Raped and impregnated by Canisius Jesuit priest 60 years ago, abuse survivor rebuilds her life, by Charlie Specht - Jan 14, 2019
https://www.wkbw.com/news/special-section/fall-from-grace/raped-and-impregnated-by-canisius-jesuit-priest-abuse-survivor-rebuilds-her-life
From “Fall from Grace” series, WKBW Buffalo - https://www.wkbw.com/news/special-section/fall-from-grace
BUFFALO, N.Y. (WKBW) — The woman still remembers the staircase leading to the Rev. Vincent P. Mooney’s office at Canisius High School.
She first climbed those stairs nearly 60 years ago when she was a young schoolgirl at the old Mount St. Joseph’s Academy.
“It was after my father’s death and I wasn’t handling it very well, and a nun at the school was sympathetic and she wanted to help me,” the woman said. “So she hooked me up with this Jesuit priest at Canisius High School.”
But Mooney was no ordinary priest.
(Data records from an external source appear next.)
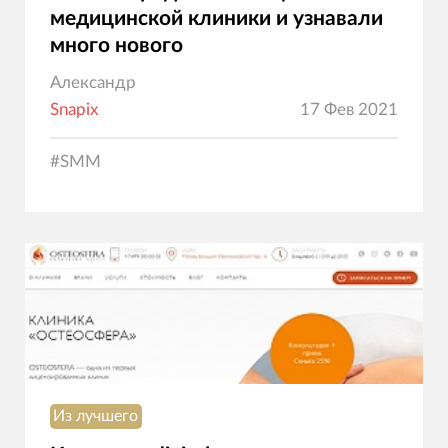
медицинской клиники и узнавали
много нового
Александр
Snapix
17 Фев 2021
#
SMM
Из лучшего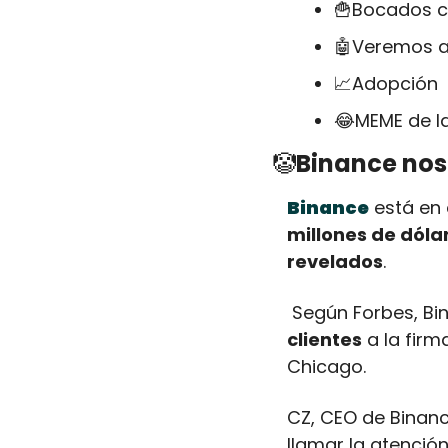
🍟
Bocados cr
🤖
Veremos a
📈
Adopción
😂
MEME de 
🤡
Binance nos 
Binance
 está en
millones de dóla
revelados
.
 Según Forbes, Bi
clientes
 a la fir
Chicago.
CZ, CEO de Binanc
llamar la atenció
He was the Canisius president for most of the 1960s and 1970s and was a member of the well-known Jesuit religious order that runs Canisius high school and college.
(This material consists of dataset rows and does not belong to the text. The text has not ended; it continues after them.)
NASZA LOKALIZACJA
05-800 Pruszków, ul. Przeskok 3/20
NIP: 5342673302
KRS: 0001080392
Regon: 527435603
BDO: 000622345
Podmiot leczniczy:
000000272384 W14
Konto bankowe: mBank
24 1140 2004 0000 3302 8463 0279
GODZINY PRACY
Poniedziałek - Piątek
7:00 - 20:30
His second-floor office where the 16-year-old poured her heart out doubled as a confessional, where after years of grooming, Fr. Mooney invited the young woman to confess her sins.
“He heard my confession, and as I got up from the kneeler and he came around from the other side, he attacked me,” she said. “He was over 6 feet tall, a large man, and I was only 5-foot-3 and completely shocked and not comprehending what was going on.”
Terrified, she says she escaped and burst down the stairs and into the parking lot, adjusting her skirt and blouse along the way.
“I felt him on top of me and I felt constricted and after everything was over, I just got up and I ran – I just ran,” she said. “I was catching a bus at the corner to go home, and I was just in agony, wondering, ‘Why? Why?’”
The woman is now 75, lives in Hamburg and asked that her name be withheld because her family does not know the details of her story. 7 Eyewitness News does not identify sex crime victims without their permission.
“I never told anyone,” she said. “You just didn’t discuss things like that.”
Pregnancy almost killed her
But the sexual assault was only the beginning of the woman’s nightmare.
Within a few months, she says she learned she was pregnant with Fr. Mooney’s child.
“The shame was immense,” she said, and she had to tell her mother.
But her mother never learned that Mooney was the father. Neither did Mooney, who died in 1981.
Although it was illegal in the late 1960s, she said her mother insisted she have an abortion.
“I hemorrhaged, I started bleeding out and it almost killed me,” she said. A doctor at Sister’s Hospital was able to save her life.
“That’s when I decided I wanted to live,” she said. “I wanted to fight back and make something of myself.”
She forged a path that can be uncommon for victims of such heinous crimes. She went on to build a 30-year career as a researcher at the University at Buffalo and Roswell Park Cancer Institute.
She has a son and three grandchildren, a spotless home, a gentle laugh and a perfect smile.
But the pain of those early days has never left the deep recesses of her mind. “It influences every aspect of your life,” she said. “You don’t trust a lot of people, especially men. You’re constantly reminded and you feel worthless, and its agony.”
She found a measure of healing by watching TV news this year, when investigative news stories revealed the decades-long cover-up of sexual abuse by priests in the Diocese of Buffalo.
“I was watching TV one night and they had on the news this story about the Catholic Church and the exposure of too many – way too many – priests,” she said. “I knew I was a victim but I didn’t realize how many victims were involved. It struck me that I could finally make a phone call, reach out and talk to someone concerning what happened to me way back when I was in my late teens and early twenties, and the abuse that I had endured.”
The woman contacted the Diocese of Buffalo, which passed her along to the Jesuit religious order. A lawyer for the Jesuits asked her to come to New York City to give a statement, but eventually agreed to a meeting in Buffalo.
Church representatives asked her to come to a meeting at – of all places – Canisius High School.
“When I got to the reception area, I saw the area where one of Fr. Mooney’s offices used to be,” she said.